Em 2021, no mundo todo, foram emplacados aproximadamente 4,2 milhões de carros elétricos, o que representa 6,2% das vendas globais de carros. Além disso, segundo dados da International Energy Agency, carros elétricos representam 9% do mercado global de carros.
No Brasil, a frota é pequena, quase imperceptível. Hoje, menos de 1% dos carros elétricos emplacados no mundo estão aqui, porém esse cenário pode ser temporário. Estão previstos 17 modelos de carros elétricos somente para este ano, além de 11 novos modelos de veículos híbridos, que rodam com eletricidade e combustíveis fóssil.
Além disso, montadoras como Renault, Nissan, GM já falam abertamente sobre o fim de carros movidos a combustão e isso nos remete a pergunta inicial: como tudo isso vai impactar no futuro dos postos de combustíveis?
Fim da linha?
Em um cenário de grandes mudanças de comportamento e estímulos a carros elétricos, é natural pensar no fim dos postos de combustíveis – pelo menos no formato atual.

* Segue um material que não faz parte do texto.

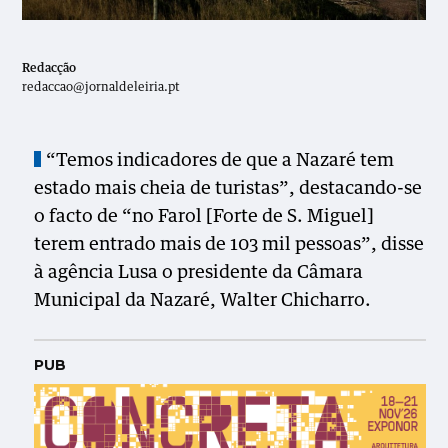
Redacção
redaccao@jornaldeleiria.pt
“Temos indicadores de que a Nazaré tem
estado mais cheia de turistas”, destacando-se
o facto de “no Farol [Forte de S. Miguel]
terem entrado mais de 103 mil pessoas”, disse
à agência Lusa o presidente da Câmara
Municipal da Nazaré, Walter Chicharro.
PUB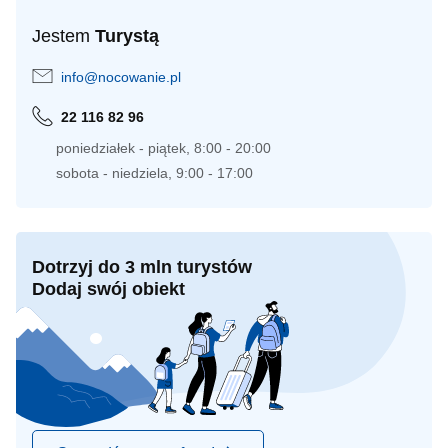
Jestem
Turystą
info@nocowanie.pl
22 116 82 96
poniedziałek - piątek, 8:00 - 20:00
sobota - niedziela, 9:00 - 17:00
Dotrzyj do 3 mln turystów
Dodaj swój obiekt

Aliás, quando o assunto é posto de combustível, está ocorrendo justamente o inverso do carro elétrico: existem cidades desestimulando e até proibindo o surgimento de novos postos.

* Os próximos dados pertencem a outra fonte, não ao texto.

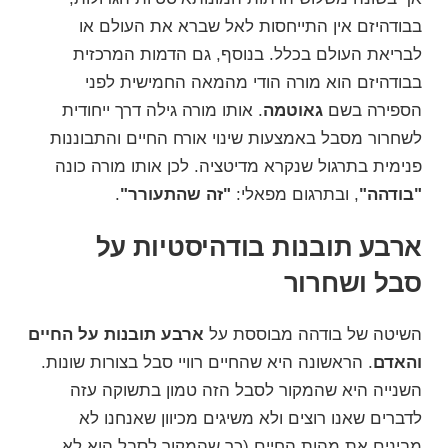
בבודהיזם אין התייחסות לאל שברא את העולם או
לבריאת העולם בכלל. בנוסף, גם הדמות המרכזית
בבודהיזם הוא מורה הודי מהמאה החמישית לפני
הספירה בשם
גאוטמה
. אותו מורה גילה דרך ייחודית
לשחרור מסבל באמצעות שינוי אורח החיים והתבוננות
פנימית בתרגול שנקרא מדיטציה. לכן אותו מורה כונה
"בודהה"
, ובתרגום מפאלי:
"זה שהתעורר"
.
ארבע תובנות בודהיסטיות על
סבל ושחרור
השיטה של בודהה מבוססת על
ארבע תובנות על החיים
והאדם
. הראשונה היא שהחיים רוויי סבל בצורות שונות.
השנייה היא שהמקור לסבל הזה טמון בתשוקה עזה
לדברים שאנו רוצים ולא משיגים מכיוון שאנחנו לא
מבינים את מהות החיים (כך שהמקור לסבל הוא לא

Em 2021, Petaluma, na Califórnia, tornou-se a primeira cidade do mundo a proibir novos postos de gasolina. Desde então, pelo menos mais quatro cidades proibiram permanentemente novos postos de gasolina e pelo menos mais seis (incluindo Los Angeles) estão desenvolvendo políticas agora.
Entre os argumentos dessas prefeituras, nota-se um forte apelo ambiental.
No entanto, o que realmente parece estar em jogo é o fator econômico e até arrecadatório.
De acordo com a consultoria Boston Consulting Group (BCG), 80% dos novos postos que surgirem até 2035 não serão rentáveis. Ou seja, esse cenário não é nada bom para muitas prefeituras.
Ainda segundo a consultoria, postos podem sobreviver diante de um cenário de uma mobilidade mais elétrica, mas, para isso, elas precisam ouvir o consumidor.
É preciso antever novas demandas dos consumidores e necessidades de quem usa carro. Hoje, já existem postos que oferecem serviços ou vantagens para quem trabalha com aplicativo de mobilidade.
Ou seja, virar ou não peça de museu depende de como as empresas andam ouvindo os seus consumidores.